Critical Business Processes:
- User registration and authentication (if applicable).
- Data processing and storage (depending on the application's purpose).
- API endpoints serving critical functionality.
- Any processes involving financial transactions or sensitive user data.
Data to Protect and Sensitivity:
- User credentials (passwords, API keys): Highly sensitive.
- Personally Identifiable Information (PII): Sensitive, subject to regulations like GDPR, CCPA.
- Financial data: Highly sensitive, subject to regulations like PCI DSS.
- Application data (depending on the application's purpose): Varies in sensitivity.
- Configuration data (database credentials, API keys): Highly sensitive.
Questions:
- What specific templating engine is used (if any), and what are its security implications?
- What are the expected traffic patterns and load requirements?
- Are there any specific regulatory compliance requirements (e.g., GDPR, HIPAA, PCI DSS)?
- What is the process for handling user-reported security vulnerabilities?

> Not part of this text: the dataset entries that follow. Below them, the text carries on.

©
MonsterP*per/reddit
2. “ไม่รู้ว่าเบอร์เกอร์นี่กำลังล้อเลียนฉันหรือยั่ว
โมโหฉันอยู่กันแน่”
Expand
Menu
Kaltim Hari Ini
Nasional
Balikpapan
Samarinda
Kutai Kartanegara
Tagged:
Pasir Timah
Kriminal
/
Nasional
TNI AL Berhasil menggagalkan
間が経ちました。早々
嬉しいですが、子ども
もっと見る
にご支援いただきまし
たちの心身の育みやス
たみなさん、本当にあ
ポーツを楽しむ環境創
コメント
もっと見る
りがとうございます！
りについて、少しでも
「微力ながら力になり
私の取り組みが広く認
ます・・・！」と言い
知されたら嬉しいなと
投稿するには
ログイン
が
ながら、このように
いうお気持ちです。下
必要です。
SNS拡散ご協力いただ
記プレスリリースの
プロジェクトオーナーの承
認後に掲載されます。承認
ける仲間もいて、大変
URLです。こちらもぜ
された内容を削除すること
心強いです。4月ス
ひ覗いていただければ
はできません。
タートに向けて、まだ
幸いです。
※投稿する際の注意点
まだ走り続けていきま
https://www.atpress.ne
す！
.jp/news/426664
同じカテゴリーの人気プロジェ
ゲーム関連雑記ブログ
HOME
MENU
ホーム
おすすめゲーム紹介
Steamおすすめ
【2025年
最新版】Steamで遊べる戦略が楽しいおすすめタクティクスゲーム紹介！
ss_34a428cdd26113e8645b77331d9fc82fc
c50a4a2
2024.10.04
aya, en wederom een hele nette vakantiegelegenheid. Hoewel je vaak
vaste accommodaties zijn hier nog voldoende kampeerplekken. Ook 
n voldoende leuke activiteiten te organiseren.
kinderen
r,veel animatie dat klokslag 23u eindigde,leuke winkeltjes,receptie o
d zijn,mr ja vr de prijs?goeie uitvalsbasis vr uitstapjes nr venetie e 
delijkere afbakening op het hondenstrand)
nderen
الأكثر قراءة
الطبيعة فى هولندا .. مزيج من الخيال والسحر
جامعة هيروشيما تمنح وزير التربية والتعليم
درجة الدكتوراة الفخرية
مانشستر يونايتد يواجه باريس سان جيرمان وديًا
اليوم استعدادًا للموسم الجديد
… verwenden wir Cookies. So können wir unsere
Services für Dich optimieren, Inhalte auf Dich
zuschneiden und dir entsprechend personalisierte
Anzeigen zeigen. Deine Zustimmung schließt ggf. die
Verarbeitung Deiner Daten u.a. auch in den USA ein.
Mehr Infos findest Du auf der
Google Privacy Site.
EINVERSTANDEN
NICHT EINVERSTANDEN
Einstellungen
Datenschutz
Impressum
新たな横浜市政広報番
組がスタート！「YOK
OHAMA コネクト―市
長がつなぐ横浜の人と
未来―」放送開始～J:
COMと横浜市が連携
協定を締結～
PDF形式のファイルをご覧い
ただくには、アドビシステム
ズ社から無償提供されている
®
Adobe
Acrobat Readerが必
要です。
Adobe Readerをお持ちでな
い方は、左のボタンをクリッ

- What is the existing logging and monitoring infrastructure?
- What is the exact version of Jetty used?
- Are there any plans to integrate with existing authentication/authorization systems?
Assumptions:
- BUSINESS POSTURE: The primary goal is rapid development and ease of use, with security being a secondary (but still important) consideration.
- SECURITY POSTURE: Developers are expected to have a basic understanding of web security principles and implement appropriate security controls in their applications.
- DESIGN: The application uses an embedded Jetty server and follows a standard MVC (Model-View-Controller) architecture. The database is a relational database (e.g., PostgreSQL, MySQL). External APIs are accessed using standard HTTP client libraries. The deployment environment is a Kubernetes cluster. The build process uses a CI/CD pipeline.